Pull a leaf from pineapple top to check for ripeness. And then grill it to serve with roast lamb rack as a perfect – and healthy – combo.
Bring back 70s dinner parties!
Grilled pineapple! OMG, how much more 70s can it get? Isn’t it a classic throwback to prawn cocktails and canapes on a stick? Out there with jellied salads and flambé bananas? I know that throwbacks are the new trendy but can you seriously serve grilled pineapple without being ironic about it?
That and similar comments I hear you utter seeing my lamb with the blasted, both figuratively and literally, pineapple slices. I know all that but food trends, especially when you promote things completely hideous only because they are trendy (kale and quinoa, I’m talking to y’all!), are totally stupid.
Don't follow food trends
What can be less reliable than a trend to form your diet? Produce doesn’t change, unless genetically modified or organically enhanced. Foodstuffs don’t suddenly become more or less healthy or change their nutritional values; we might only be more or less aware of those.
Which is obviously a good thing, like learning that it’s beneficial to eat plenty of plants and not so fantastic to gorge on pasta and bread. But that information doesn’t usually shape food trends – it’s fads and Instagrammability or its predecessors that do.
And I am a sworn enemy of fads and nutritionally groundless exclusions. Eat what’s tasty and what you enjoy, that’s what I always say, applying the principles of common sense and moderation to the less-healthy-but-so-delightful stuff.
Pineapple: nutritional benefits
Fun fact: pineapple is nutritionally meant to be eaten with meat as it contains enzymes that help break down meat protein and thus make a carnivoral feast easier to digest.
Amazingly for such sweet fruit, pineapple is relatively low in calories with only 50 per 100g. It’s rich in vitamins and minerals but it also has some anti-inflammatory qualities and – interestingly for me – helps relieve arthritic pains. Go pineapple! If only it wasn’t such a bother to pick a ripe one and to core and cut it…
The first issue I have successfully sussed, thanks to my local fruit and veg market stall owner. If you can pull a leaf out of the pineapple top, the fruit is ripe. It’s a foolproof tip that has never let me down.
How to cut and slice a pineapple
Preparing it to eat is a little cumbersome. But of all the seemingly useless kitchen tools, the pineapple corer is actually something that works. They come in three sizes, conveniently labelled by the weight of the fruit but I tend to use a size bigger for my fruit in order to waste less, stingy as I am. The tool pulls out a lovely spiral which is easily cut into individual slices.
If all you have is a big knife, top and tail the fruit and set it over a shallow bowl. Then carve the skin off strip by strip, taking off rather more than you think you should, to get rid of the ‘eyes’. You can now slice it into wedges, as thick as you like.
Apart from the blatant abomination of Hawaiian pizza, pineapple is rather gorgeous in savoury dishes. It grills like an angel and a little bit of hot spice enhances its flavour.
Pineapple with roast lamb rack
Which is what I’ve done here: I’ve seasoned the lamb rack with ‘fruity’ paprika and cinnamon (as any Greek will tell you, cinnamon is marvellous on lamb) and the pineapple with a little cayenne pepper.

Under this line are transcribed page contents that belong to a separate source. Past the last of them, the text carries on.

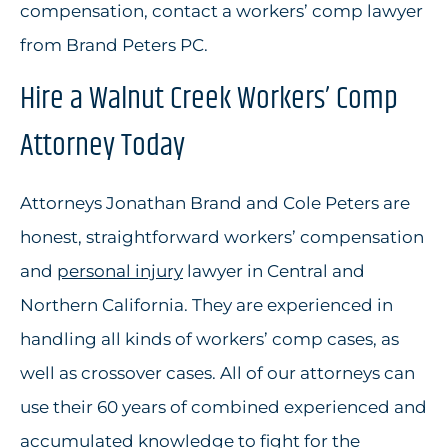
compensation, contact a workers’ comp lawyer
from Brand Peters PC.
Hire a Walnut Creek Workers’ Comp
Attorney Today
Attorneys Jonathan Brand and Cole Peters are
honest, straightforward workers’ compensation
and
personal injury
lawyer in Central and
Northern California. They are experienced in
handling all kinds of workers’ comp cases, as
well as crossover cases. All of our attorneys can
use their 60 years of combined experienced and
accumulated knowledge to fight for the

The lamb rack is very simply and very medium rare roasted in the oven, then carved into cutlets and adorned with pineapple slices off the griddle pan. Use an ordinary frying pan if you haven’t got a ridged one – the ridge marks are just for show of course.
The final touch is a sprinkling of fresh mint leaves over the dish, and thin slices of fresh chilli to intensify the heat, obviously optional. I serve it with some baby new potatoes for a glorious feast.